What a year! 2022 will not only be remembered as the 3rd #pandemic year in a row, but also as the year of global #polycrises, ongoing supply chain disruptions, #energy alternatives and #inflation. For the most part, companies are responding by replacing their management personnel. At the management level, we have more new board appointments – including diversity – than ever before. This also seems to be having a lasting effect on the general holding period of existing management board contracts.


In addition, new owners and investors in particular are turning the board agendas inside out. After years of growth, they are now focusing primarily on the profitability of their holdings and are hastily canceling IPOs planned with elaborate marketing campaigns in view of a poor stock market climate worldwide.


Thus the personnel merry-go-round in the executive floors turns ever faster and straight and because of the pressure of asset managers such as Blackrock, Vanguard, State Street and CO., which invest only in enterprises with a clear ESG strategy, also increasingly female high-level personnel for the executive committee are gladly sent into the turbulent waters.


So what should top female executives pay particular attention to before rashly signing a board contract?


My top 10 tips for safe onboarding and offboarding that every aspiring female executive should take to heart:


  1. How much real power does the boardroom have? Are there budget and headcounts that the board has autonomy over?

  2. What is regulated in the business distribution plan? What #competencies do the individual board members have? – Or what is always decided by the board as a whole?

  3. Have I met the other board members in the selection process, do I know their motives and strategic agendas, and can I win them over as my supporters?

  4. How united is the supervisory board in overall corporate decisions and how much trust does the board enjoy? Especially former owner-managed companies in the S-DAX often have a hard time with the board function and still treat them like executives with the result that real #action competence is only granted to a limited extent.

  5. Diversity is often pushed in front of us like a monstrance. The very desire for a woman on the board should make one pay attention. What is the strategic context of the appointment, what does the internal talent pipeline of female candidates look like, and are there other weighty reasons for the appointment besides the diversity issue?

  6. #StrongWoman#StrongTeam. Unlike many male board colleagues, female board members in particular often do without a strong house power for their 1st board mandate. They are reluctant to follow a trusted leadership team. That this can have negative consequences is obvious. They simply lack the in-house network that makes them strong. The people who know and trust you are missing. Especially newcomers to the boardroom have to prove from day 1. They have to show that they are not only worth their compensation, but also convince the capital market and the internal teams of the success of their tasks. As a “lone wolf,” this will rarely succeed and does not show particularly great power-political instinct.

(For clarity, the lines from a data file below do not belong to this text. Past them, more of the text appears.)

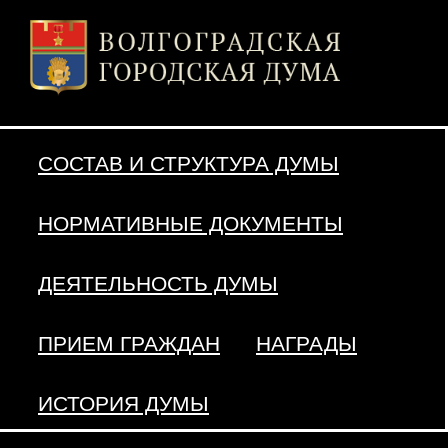
СОСТАВ И СТРУКТУРА ДУМЫ
НОРМАТИВНЫЕ ДОКУМЕНТЫ
ДЕЯТЕЛЬНОСТЬ ДУМЫ
ПРИЕМ ГРАЖДАН
НАГРАДЫ
ИСТОРИЯ ДУМЫ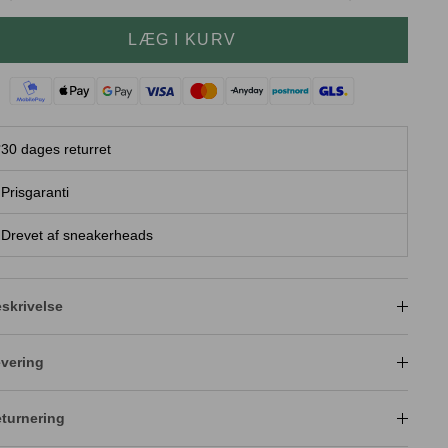
LÆG I KURV
30 dages returret
Prisgaranti
Drevet af sneakerheads
skrivelse
vering
turnering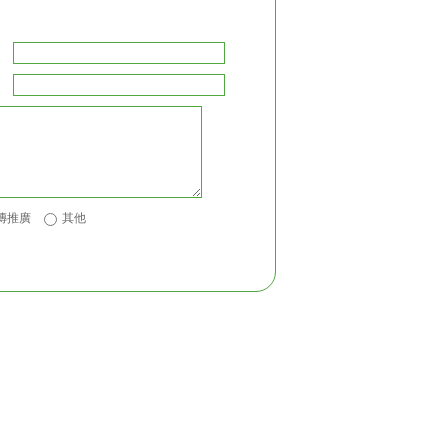
：
：
傳推廣
其他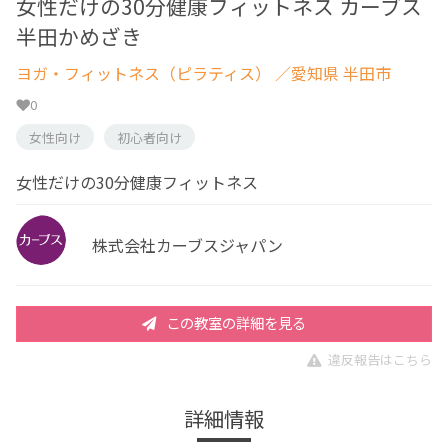
女性だけの30分健康フィットネス カーブス
半田かめざき
ヨガ・フィットネス（ピラティス）
／愛知県 半田市
0
女性向け
初心者向け
女性だけの30分健康フィットネス
株式会社カーブスジャパン
この教室の詳細を見る
違反報告はこちら
詳細情報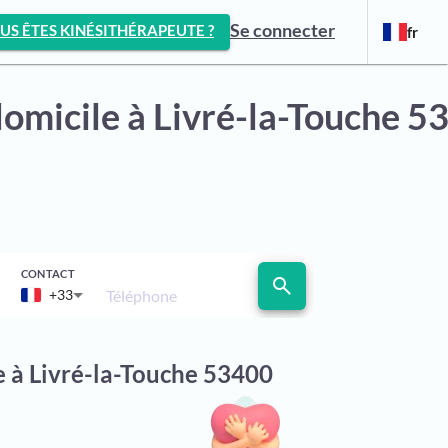
Se connecter
US ÊTES KINÉSITHÉRAPEUTE ?
fr
domicile
à Livré-la-Touche 5
CONTACT
search
Téléphone
+33
e à Livré-la-Touche 53400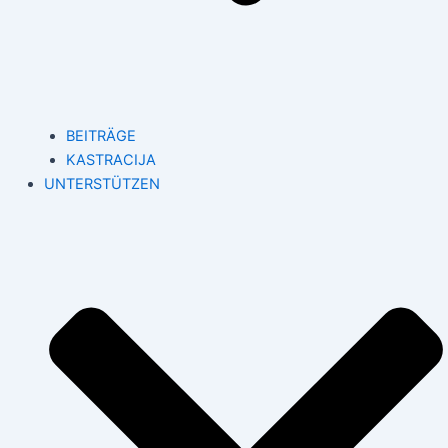
BEITRÄGE
KASTRACIJA
UNTERSTÜTZEN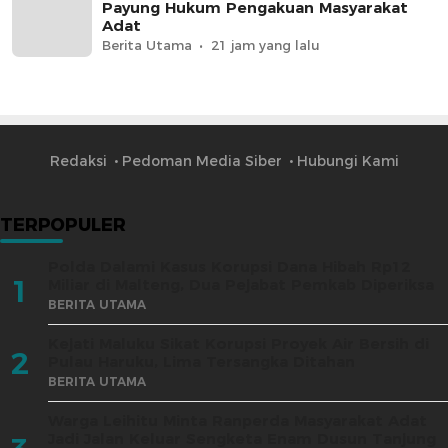
Payung Hukum Pengakuan Masyarakat
Adat
Berita Utama
21 jam yang lalu
Redaksi
Pedoman Media Siber
Hubungi Kami
TERPOPULER
Polda Dalami Kasus Korupsi Dana Hibah Rp12
1
Miliar di Malteng, Dua Pejabat Pemkab Diperiksa
BERITA UTAMA
Kejati Maluku Sikat Korupsi Proyek Air Bersih di
2
Pulau Haruku, Lima Tersangka Ditahan
BERITA UTAMA
Warga Leihitu Minta Ranperda Masyarakat Adat
Jadi Jalan Keluar Sengketa Enam Dusun Tanjung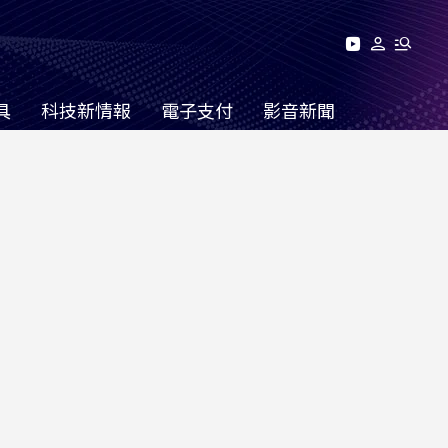
具
科技新情報
電子支付
影音新聞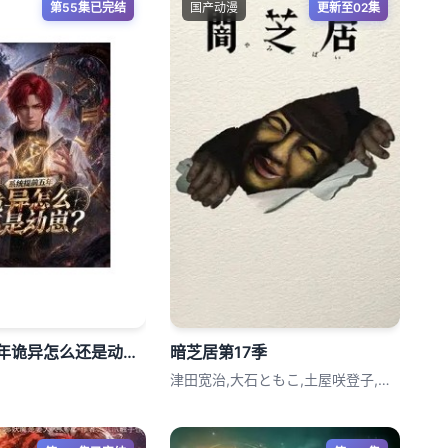
第55集已完结
国产动漫
更新至02集
系统提前五年诡异怎么还是动崽？
暗芝居第17季
津田宽治,大石ともこ,土屋咲登子,篠田谅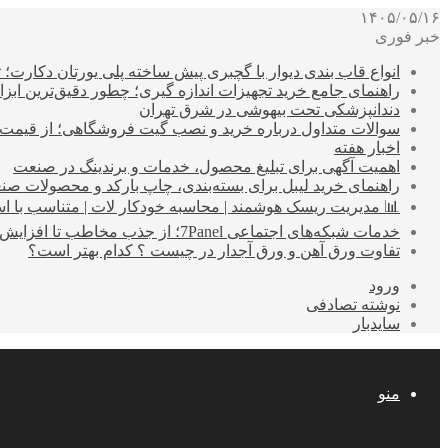
۱۴۰۵/۰۵/۱۶
خبر فوری
انواع قاب بندی دیوار با گچبری پیش ساخته پلی یورتان دکارت
راهنمای جامع خرید تجهیزات اندازه گیری؛ چطور دقیق‌ترین ابزاره
دندانپزشکی تحت بیهوشی در شرق تهران
سوالات متداول درباره خرید و نصب گیت فروشگاهی؛ از قیمت
اخبار هفته
اهمیت آگهی برای تبلیغ محصول، خدمات و برندینگ در صنعت
راهنمای خرید لیبل برای بسته‌بندی، چاپ بارکد و محصولات صن
📊 مدیریت ریسک هوشمند | محاسبه خودکار لات | متناسب با اس
خدمات شبکه‌های اجتماعی 7Panel؛ از جذب مخاطب تا افزایش درآمد
تفاوت ورق آهن و ورق آجدار در چیست ؟ کدام بهتر است؟
ورود
نوشته تصادفی
سایدبار
منو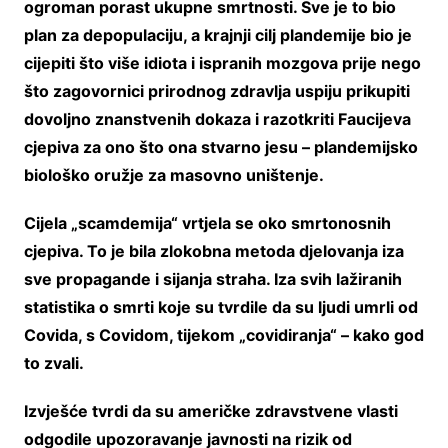
ogroman porast ukupne smrtnosti. Sve je to bio
plan za depopulaciju, a krajnji cilj plandemije bio je
cijepiti što više idiota i ispranih mozgova prije nego
što zagovornici prirodnog zdravlja uspiju prikupiti
dovoljno znanstvenih dokaza i razotkriti Faucijeva
cjepiva za ono što ona stvarno jesu – plandemijsko
biološko oružje za masovno uništenje.
Cijela „scamdemija“ vrtjela se oko smrtonosnih
cjepiva. To je bila zlokobna metoda djelovanja iza
sve propagande i sijanja straha. Iza svih lažiranih
statistika o smrti koje su tvrdile da su ljudi umrli od
Covida, s Covidom, tijekom „covidiranja“ – kako god
to zvali.
Izvješće tvrdi da su američke zdravstvene vlasti
odgodile upozoravanje javnosti na rizik od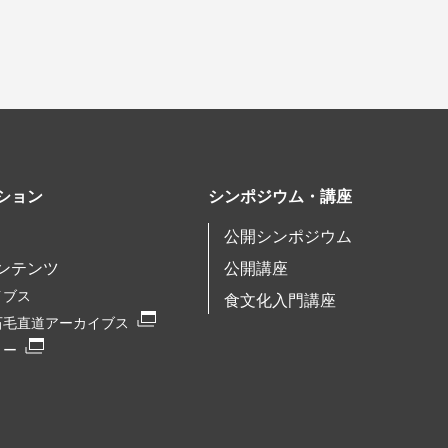
ション
シンポジウム・講座
公開シンポジウム
ンテンツ
公開講座
イブス
食文化入門講座
石毛直道アーカイブス
リー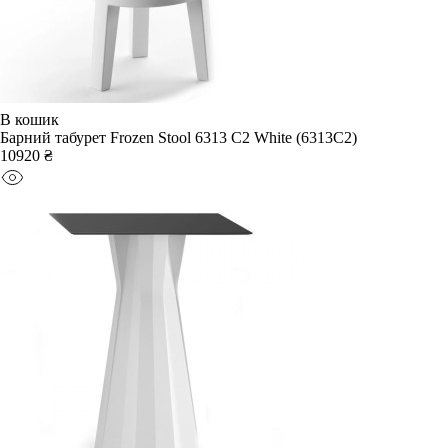
В кошик
Барний табурет Frozen Stool 6313 C2 White (6313C2)
10920 ₴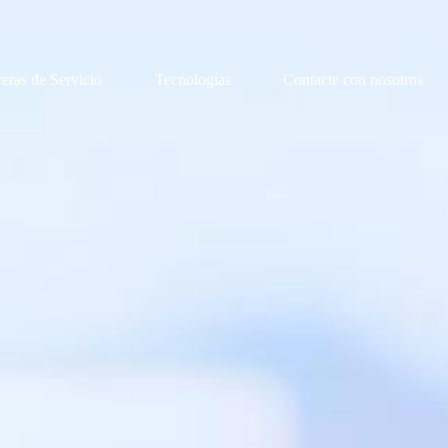
reras de Servicio
Tecnologías
Contacte con nosotros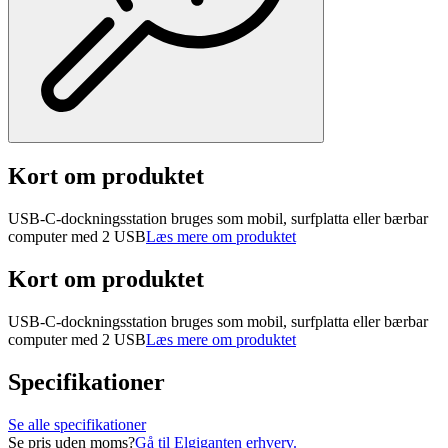
Kort om produktet
USB-C-dockningsstation bruges som mobil, surfplatta eller bærbar
computer med 2 USB
Læs mere om produktet
Kort om produktet
USB-C-dockningsstation bruges som mobil, surfplatta eller bærbar
computer med 2 USB
Læs mere om produktet
Specifikationer
Se alle specifikationer
Se pris uden moms?
Gå til Elgiganten erhverv.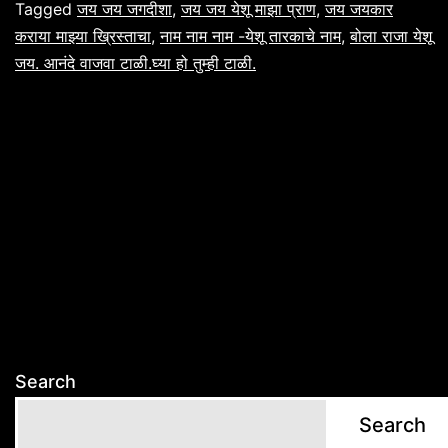
भक्ती
Tagged
जय जय जगदीशा
,
जय जय येशू माझा प्राण
,
जय जयकार
कराया माझ्या ख्रिस्ताचा
,
नाम नाम नाम -येशू तारकाचे नाम
,
बोला राजा येशू
गीते
जय. आनंदे वाजवा टाळी.घ्या हो तुम्ही टाळी.
Search
Search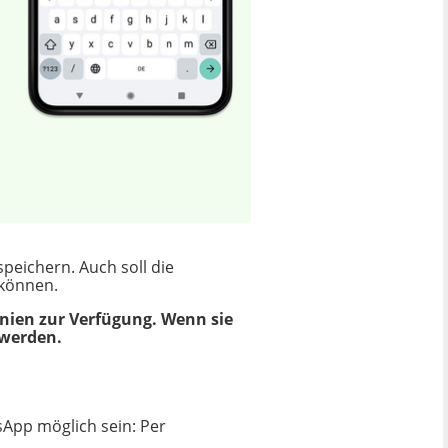
eichern. Auch soll die
 können.
nnien zur Verfügung. Wenn sie
 werden.
sApp möglich sein: Per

  7. Negative aspects of an appointment are usually unconsciously ignored. Nevertheless, it is also important to proactively address liability issues. In the run-up to an appointment, people like to refer to a D&O insurance in case of damage. However, the contents of this insurance are not readily disclosed. Many people are not aware of the fact that these are usually group policies and that the damage sum must cover the liability cases of the entire management board.

  8. Labor lawyers are often consulted only in the event of a separation and often only when the separation is already imminent. This is a cardinal mistake for aspiring board members. Especially when it comes to appointments to the board of directors, lawyers specializing in corporate law should be involved in advance. They can see the pitfalls of articles of association, business allocation plans and management board contracts at first glance and can provide important tips for the company’s own negotiations with the supervisory board and for possible later separation scenarios.

  9. Dealing with and on the board is not something you can do right away. First-time appointees often have to familiarize themselves with the routines and power relations of the board. This is a particular test of endurance, especially at the beginning. It is easier for board members who already have relevant board experience. Ideally, they have already served as managing director of a limited liability company and/or have gained initial experience as an advisory board member in a family-run company or as a supervisory board member of a listed company. Even if this board experience is not available, it helps immensely if relevant experience has already been gained in voluntary activities.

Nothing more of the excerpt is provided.